▼▼▼
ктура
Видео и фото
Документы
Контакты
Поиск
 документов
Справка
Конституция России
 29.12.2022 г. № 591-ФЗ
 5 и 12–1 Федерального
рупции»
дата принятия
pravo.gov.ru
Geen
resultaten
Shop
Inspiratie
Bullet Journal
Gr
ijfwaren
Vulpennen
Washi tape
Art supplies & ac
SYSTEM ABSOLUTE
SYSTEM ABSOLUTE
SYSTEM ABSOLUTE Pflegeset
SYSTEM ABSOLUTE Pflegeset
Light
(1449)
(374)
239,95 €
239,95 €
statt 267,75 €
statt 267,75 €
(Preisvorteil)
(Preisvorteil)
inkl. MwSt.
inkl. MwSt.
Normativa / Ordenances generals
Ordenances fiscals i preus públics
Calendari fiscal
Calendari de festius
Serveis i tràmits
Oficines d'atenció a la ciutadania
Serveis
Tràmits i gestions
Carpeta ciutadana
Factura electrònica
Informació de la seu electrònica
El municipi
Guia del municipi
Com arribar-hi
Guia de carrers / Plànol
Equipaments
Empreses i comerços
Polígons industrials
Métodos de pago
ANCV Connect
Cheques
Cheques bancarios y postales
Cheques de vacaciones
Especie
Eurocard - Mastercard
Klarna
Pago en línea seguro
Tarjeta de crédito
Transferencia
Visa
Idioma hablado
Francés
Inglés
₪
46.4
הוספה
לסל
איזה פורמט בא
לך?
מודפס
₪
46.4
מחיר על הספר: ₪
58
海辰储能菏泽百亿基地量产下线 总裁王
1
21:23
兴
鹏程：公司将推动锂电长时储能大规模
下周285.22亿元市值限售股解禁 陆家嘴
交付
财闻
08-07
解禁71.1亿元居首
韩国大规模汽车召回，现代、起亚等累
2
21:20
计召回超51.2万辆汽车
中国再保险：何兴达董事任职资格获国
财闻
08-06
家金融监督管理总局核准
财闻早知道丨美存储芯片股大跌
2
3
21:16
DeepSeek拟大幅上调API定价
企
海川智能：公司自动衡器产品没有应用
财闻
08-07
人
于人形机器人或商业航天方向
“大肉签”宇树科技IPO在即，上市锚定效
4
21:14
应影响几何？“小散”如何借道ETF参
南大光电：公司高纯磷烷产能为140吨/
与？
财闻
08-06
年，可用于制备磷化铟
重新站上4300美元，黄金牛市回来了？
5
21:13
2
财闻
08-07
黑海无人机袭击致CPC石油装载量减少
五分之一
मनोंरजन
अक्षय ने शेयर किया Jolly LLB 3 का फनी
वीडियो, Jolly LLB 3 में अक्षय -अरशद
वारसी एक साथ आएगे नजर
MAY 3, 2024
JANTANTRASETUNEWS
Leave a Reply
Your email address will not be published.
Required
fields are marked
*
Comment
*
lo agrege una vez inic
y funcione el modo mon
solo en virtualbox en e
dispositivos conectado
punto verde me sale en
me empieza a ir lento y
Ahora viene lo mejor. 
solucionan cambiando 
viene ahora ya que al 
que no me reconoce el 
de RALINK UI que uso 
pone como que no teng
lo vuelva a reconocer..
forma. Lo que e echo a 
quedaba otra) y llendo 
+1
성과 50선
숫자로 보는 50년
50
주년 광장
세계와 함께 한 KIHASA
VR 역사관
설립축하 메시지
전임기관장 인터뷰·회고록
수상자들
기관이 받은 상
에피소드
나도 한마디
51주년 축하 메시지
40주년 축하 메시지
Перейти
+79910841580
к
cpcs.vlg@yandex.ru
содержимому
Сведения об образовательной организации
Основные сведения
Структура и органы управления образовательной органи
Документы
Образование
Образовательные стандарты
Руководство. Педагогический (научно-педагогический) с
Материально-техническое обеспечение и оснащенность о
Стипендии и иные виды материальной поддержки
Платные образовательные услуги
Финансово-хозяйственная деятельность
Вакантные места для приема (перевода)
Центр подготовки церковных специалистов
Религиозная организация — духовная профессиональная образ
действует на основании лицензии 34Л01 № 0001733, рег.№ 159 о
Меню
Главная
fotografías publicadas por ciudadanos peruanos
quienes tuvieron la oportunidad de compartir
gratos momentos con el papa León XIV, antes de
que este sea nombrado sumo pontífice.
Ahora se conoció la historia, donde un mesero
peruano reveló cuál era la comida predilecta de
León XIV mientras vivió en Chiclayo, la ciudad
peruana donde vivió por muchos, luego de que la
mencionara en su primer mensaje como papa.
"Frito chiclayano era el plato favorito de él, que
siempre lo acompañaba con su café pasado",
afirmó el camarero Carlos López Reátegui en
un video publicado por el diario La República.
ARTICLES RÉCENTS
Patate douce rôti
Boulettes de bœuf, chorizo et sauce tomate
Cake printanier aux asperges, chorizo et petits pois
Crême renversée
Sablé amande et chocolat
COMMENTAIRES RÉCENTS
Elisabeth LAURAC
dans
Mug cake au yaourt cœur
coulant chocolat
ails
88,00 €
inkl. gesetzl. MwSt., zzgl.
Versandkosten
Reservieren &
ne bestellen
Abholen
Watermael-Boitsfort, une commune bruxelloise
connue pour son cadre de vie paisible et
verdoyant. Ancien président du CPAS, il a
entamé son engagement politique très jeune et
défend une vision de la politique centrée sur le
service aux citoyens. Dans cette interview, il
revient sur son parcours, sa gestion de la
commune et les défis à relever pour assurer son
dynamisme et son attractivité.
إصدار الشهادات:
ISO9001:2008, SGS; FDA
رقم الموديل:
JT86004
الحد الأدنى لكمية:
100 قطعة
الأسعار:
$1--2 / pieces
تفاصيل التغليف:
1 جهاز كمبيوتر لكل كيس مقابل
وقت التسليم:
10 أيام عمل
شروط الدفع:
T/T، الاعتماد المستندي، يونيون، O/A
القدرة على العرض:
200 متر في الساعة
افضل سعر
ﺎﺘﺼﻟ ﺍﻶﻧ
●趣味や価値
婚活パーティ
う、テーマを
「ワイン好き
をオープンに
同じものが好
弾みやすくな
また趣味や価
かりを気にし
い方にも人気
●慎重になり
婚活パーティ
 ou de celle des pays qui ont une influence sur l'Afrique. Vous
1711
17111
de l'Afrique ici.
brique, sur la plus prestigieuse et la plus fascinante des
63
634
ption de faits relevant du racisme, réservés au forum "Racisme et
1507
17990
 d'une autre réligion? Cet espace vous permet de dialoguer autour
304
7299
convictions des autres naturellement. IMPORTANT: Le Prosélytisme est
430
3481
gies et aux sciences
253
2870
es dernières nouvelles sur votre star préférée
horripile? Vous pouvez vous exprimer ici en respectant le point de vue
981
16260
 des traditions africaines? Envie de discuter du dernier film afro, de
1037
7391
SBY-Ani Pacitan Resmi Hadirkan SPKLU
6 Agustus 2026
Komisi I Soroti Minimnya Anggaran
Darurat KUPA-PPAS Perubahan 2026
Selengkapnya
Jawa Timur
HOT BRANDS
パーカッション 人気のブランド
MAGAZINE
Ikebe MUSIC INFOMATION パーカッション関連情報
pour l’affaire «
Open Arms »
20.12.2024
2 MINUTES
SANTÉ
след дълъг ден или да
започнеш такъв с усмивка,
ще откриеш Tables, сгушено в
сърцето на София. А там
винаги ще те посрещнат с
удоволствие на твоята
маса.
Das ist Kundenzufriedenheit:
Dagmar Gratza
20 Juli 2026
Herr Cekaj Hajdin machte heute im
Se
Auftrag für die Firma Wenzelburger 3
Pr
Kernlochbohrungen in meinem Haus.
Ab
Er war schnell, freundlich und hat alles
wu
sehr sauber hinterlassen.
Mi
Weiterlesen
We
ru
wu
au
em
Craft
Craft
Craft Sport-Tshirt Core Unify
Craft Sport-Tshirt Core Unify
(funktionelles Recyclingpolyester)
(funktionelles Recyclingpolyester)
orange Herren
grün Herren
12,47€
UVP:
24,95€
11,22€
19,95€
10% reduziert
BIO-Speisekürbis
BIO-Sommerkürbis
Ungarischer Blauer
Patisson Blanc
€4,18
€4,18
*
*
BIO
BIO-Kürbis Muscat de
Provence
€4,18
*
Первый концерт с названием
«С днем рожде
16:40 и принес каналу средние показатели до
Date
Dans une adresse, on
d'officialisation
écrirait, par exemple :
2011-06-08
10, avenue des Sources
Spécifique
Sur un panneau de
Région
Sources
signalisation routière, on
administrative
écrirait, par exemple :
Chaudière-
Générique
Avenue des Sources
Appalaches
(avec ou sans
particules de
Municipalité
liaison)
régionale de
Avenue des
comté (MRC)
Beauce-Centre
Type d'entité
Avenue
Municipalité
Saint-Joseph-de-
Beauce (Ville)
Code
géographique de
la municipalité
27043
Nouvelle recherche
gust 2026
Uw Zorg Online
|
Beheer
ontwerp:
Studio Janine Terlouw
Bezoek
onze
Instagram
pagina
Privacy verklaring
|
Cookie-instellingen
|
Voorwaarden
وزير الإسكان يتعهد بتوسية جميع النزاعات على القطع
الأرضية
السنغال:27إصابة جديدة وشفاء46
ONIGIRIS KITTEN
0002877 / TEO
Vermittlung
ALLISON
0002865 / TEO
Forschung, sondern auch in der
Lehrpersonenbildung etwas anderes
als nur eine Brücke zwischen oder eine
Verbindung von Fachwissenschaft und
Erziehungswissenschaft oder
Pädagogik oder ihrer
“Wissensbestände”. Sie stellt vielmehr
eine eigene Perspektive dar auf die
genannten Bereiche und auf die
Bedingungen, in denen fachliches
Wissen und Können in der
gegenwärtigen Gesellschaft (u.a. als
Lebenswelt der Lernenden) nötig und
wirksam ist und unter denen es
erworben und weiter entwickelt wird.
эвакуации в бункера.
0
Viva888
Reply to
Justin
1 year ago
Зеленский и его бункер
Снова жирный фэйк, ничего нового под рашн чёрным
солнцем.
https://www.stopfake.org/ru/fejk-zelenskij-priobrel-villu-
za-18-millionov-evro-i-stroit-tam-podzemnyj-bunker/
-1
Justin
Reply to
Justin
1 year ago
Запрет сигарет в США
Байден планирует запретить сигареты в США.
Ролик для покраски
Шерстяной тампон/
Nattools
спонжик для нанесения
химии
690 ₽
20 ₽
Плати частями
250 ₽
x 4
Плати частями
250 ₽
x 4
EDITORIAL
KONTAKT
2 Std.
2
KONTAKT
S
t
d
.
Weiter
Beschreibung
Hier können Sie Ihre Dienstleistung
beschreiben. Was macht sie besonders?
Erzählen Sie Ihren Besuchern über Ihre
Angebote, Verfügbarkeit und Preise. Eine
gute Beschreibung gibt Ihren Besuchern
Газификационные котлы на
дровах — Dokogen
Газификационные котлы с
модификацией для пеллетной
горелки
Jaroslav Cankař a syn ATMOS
▲▲▲
▶ _PROBLEM_
Return word for word the lines above from the line with "Ungarischer Blauer" to the line with "дровах — Dokogen", including both and leaving out all others.

▶ _SOLVED PROBLEM_
Ungarischer Blauer
Patisson Blanc
€4,18
€4,18
*
*
BIO
BIO-Kürbis Muscat de
Provence
€4,18
*
Первый концерт с названием
«С днем рожде
16:40 и принес каналу средние показатели до
Date
Dans une adresse, on
d'officialisation
écrirait, par exemple :
2011-06-08
10, avenue des Sources
Spécifique
Sur un panneau de
Région
Sources
signalisation routière, on
administrative
écrirait, par exemple :
Chaudière-
Générique
Avenue des Sources
Appalaches
(avec ou sans
particules de
Municipalité
liaison)
régionale de
Avenue des
comté (MRC)
Beauce-Centre
Type d'entité
Avenue
Municipalité
Saint-Joseph-de-
Beauce (Ville)
Code
géographique de
la municipalité
27043
Nouvelle recherche
gust 2026
Uw Zorg Online
|
Beheer
ontwerp:
Studio Janine Terlouw
Bezoek
onze
Instagram
pagina
Privacy verklaring
|
Cookie-instellingen
|
Voorwaarden
وزير الإسكان يتعهد بتوسية جميع النزاعات على القطع
الأرضية
السنغال:27إصابة جديدة وشفاء46
ONIGIRIS KITTEN
0002877 / TEO
Vermittlung
ALLISON
0002865 / TEO
Forschung, sondern auch in der
Lehrpersonenbildung etwas anderes
als nur eine Brücke zwischen oder eine
Verbindung von Fachwissenschaft und
Erziehungswissenschaft oder
Pädagogik oder ihrer
“Wissensbestände”. Sie stellt vielmehr
eine eigene Perspektive dar auf die
genannten Bereiche und auf die
Bedingungen, in denen fachliches
Wissen und Können in der
gegenwärtigen Gesellschaft (u.a. als
Lebenswelt der Lernenden) nötig und
wirksam ist und unter denen es
erworben und weiter entwickelt wird.
эвакуации в бункера.
0
Viva888
Reply to
Justin
1 year ago
Зеленский и его бункер
Снова жирный фэйк, ничего нового под рашн чёрным
солнцем.
https://www.stopfake.org/ru/fejk-zelenskij-priobrel-villu-
za-18-millionov-evro-i-stroit-tam-podzemnyj-bunker/
-1
Justin
Reply to
Justin
1 year ago
Запрет сигарет в США
Байден планирует запретить сигареты в США.
Ролик для покраски
Шерстяной тампон/
Nattools
спонжик для нанесения
химии
690 ₽
20 ₽
Плати частями
250 ₽
x 4
Плати частями
250 ₽
x 4
EDITORIAL
KONTAKT
2 Std.
2
KONTAKT
S
t
d
.
Weiter
Beschreibung
Hier können Sie Ihre Dienstleistung
beschreiben. Was macht sie besonders?
Erzählen Sie Ihren Besuchern über Ihre
Angebote, Verfügbarkeit und Preise. Eine
gute Beschreibung gibt Ihren Besuchern
Газификационные котлы на
дровах — Dokogen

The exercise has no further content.